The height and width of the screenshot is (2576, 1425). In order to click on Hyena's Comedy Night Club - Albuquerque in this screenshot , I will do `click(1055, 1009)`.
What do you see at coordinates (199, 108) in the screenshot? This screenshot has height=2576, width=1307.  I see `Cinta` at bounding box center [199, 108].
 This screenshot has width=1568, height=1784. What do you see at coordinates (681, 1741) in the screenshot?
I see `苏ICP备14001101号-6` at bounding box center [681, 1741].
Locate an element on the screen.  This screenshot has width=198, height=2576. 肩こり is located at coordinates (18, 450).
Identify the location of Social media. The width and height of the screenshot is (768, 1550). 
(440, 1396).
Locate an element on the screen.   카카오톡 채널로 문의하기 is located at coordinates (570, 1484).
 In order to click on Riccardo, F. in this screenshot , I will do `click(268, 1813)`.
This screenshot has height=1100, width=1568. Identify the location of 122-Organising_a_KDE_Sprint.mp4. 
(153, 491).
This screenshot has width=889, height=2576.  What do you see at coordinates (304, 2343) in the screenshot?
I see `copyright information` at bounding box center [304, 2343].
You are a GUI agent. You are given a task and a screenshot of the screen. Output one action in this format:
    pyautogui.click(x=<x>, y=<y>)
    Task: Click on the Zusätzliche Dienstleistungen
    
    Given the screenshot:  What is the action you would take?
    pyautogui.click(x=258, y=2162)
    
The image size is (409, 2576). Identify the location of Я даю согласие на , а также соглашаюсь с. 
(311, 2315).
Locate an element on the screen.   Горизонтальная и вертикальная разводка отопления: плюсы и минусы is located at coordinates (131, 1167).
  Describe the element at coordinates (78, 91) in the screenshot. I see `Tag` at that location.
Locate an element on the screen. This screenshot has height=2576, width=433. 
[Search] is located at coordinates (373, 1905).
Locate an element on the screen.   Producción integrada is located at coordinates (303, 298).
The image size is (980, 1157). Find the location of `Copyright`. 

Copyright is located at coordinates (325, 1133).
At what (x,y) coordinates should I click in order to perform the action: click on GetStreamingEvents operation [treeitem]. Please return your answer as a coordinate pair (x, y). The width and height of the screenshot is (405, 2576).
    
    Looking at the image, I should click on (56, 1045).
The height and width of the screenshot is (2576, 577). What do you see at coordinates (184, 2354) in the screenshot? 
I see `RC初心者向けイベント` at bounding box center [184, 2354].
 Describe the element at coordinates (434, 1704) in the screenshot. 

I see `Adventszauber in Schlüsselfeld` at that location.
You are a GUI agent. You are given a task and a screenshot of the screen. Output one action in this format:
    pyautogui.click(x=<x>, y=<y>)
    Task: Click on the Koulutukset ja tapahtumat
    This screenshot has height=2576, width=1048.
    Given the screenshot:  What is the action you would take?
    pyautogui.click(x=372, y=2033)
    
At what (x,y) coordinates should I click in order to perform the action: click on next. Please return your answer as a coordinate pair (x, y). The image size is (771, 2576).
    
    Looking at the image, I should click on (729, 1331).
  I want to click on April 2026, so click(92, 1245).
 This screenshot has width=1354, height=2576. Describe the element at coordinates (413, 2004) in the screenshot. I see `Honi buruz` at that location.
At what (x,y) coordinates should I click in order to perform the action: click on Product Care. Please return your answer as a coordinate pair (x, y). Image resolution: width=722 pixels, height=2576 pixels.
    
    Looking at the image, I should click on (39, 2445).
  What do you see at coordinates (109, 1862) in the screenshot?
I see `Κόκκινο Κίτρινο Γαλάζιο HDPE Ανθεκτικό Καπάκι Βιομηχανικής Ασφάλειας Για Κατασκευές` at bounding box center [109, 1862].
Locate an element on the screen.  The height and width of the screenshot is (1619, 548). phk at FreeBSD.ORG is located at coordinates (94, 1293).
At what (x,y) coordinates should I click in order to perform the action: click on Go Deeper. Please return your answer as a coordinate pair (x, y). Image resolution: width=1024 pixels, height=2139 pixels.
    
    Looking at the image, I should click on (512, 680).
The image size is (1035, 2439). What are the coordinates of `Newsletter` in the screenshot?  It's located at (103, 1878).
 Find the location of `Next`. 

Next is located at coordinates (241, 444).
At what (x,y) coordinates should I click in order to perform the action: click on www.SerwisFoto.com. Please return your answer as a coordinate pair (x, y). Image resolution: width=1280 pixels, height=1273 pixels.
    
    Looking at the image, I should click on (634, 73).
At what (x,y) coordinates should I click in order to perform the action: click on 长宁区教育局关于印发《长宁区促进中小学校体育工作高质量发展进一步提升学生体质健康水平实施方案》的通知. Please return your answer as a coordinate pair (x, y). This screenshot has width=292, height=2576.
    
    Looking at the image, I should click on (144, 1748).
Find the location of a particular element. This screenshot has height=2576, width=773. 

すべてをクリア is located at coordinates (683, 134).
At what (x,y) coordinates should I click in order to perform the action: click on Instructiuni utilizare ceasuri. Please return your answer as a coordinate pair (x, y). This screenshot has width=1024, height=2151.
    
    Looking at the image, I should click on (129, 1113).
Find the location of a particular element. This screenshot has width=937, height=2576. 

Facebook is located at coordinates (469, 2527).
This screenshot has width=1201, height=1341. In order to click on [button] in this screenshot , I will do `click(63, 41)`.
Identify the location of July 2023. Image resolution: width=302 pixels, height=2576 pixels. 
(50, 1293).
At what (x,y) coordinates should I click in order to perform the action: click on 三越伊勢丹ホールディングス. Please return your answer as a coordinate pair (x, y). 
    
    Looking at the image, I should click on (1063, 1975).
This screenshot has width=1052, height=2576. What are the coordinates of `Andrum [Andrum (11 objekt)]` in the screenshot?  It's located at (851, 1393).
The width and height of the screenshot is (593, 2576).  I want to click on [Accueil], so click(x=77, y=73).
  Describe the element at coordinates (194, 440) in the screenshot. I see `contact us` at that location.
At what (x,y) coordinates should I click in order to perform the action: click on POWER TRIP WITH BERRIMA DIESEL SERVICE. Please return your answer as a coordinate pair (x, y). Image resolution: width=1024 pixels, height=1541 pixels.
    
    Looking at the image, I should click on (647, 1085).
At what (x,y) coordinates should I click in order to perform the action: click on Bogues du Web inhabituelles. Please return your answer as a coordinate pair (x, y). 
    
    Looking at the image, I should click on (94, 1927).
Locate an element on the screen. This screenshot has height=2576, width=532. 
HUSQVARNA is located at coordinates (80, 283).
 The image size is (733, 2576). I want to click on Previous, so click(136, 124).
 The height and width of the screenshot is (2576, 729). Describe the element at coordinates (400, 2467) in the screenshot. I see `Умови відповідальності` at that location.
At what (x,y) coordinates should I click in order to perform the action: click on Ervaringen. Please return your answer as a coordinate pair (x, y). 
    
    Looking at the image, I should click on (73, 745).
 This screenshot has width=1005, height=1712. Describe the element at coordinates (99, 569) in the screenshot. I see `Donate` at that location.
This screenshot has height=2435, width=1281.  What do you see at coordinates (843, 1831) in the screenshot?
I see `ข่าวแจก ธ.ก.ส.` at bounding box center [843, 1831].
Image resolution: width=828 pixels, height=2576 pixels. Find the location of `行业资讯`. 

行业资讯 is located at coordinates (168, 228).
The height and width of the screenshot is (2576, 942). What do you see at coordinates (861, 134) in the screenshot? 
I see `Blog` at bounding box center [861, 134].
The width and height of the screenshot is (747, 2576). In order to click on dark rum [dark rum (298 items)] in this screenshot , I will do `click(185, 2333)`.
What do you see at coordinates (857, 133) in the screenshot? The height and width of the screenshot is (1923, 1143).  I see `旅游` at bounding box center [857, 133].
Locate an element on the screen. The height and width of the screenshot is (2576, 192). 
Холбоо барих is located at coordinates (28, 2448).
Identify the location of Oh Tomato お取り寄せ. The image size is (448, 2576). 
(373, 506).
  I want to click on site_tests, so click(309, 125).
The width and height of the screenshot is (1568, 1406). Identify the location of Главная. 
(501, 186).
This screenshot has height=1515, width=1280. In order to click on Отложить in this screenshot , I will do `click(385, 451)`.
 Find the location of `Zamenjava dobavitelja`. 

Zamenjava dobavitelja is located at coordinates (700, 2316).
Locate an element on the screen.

········

→ WHAT IS EXPECTED: Starting at the line that contains "Locate an element on the screen. The", retype each line through the end of the listing above and nothing else.

→ TASK RESULT:
Locate an element on the screen. The height and width of the screenshot is (2576, 192). 
Холбоо барих is located at coordinates (28, 2448).
Identify the location of Oh Tomato お取り寄せ. The image size is (448, 2576). 
(373, 506).
  I want to click on site_tests, so click(309, 125).
The width and height of the screenshot is (1568, 1406). Identify the location of Главная. 
(501, 186).
This screenshot has height=1515, width=1280. In order to click on Отложить in this screenshot , I will do `click(385, 451)`.
 Find the location of `Zamenjava dobavitelja`. 

Zamenjava dobavitelja is located at coordinates (700, 2316).
Locate an element on the screen.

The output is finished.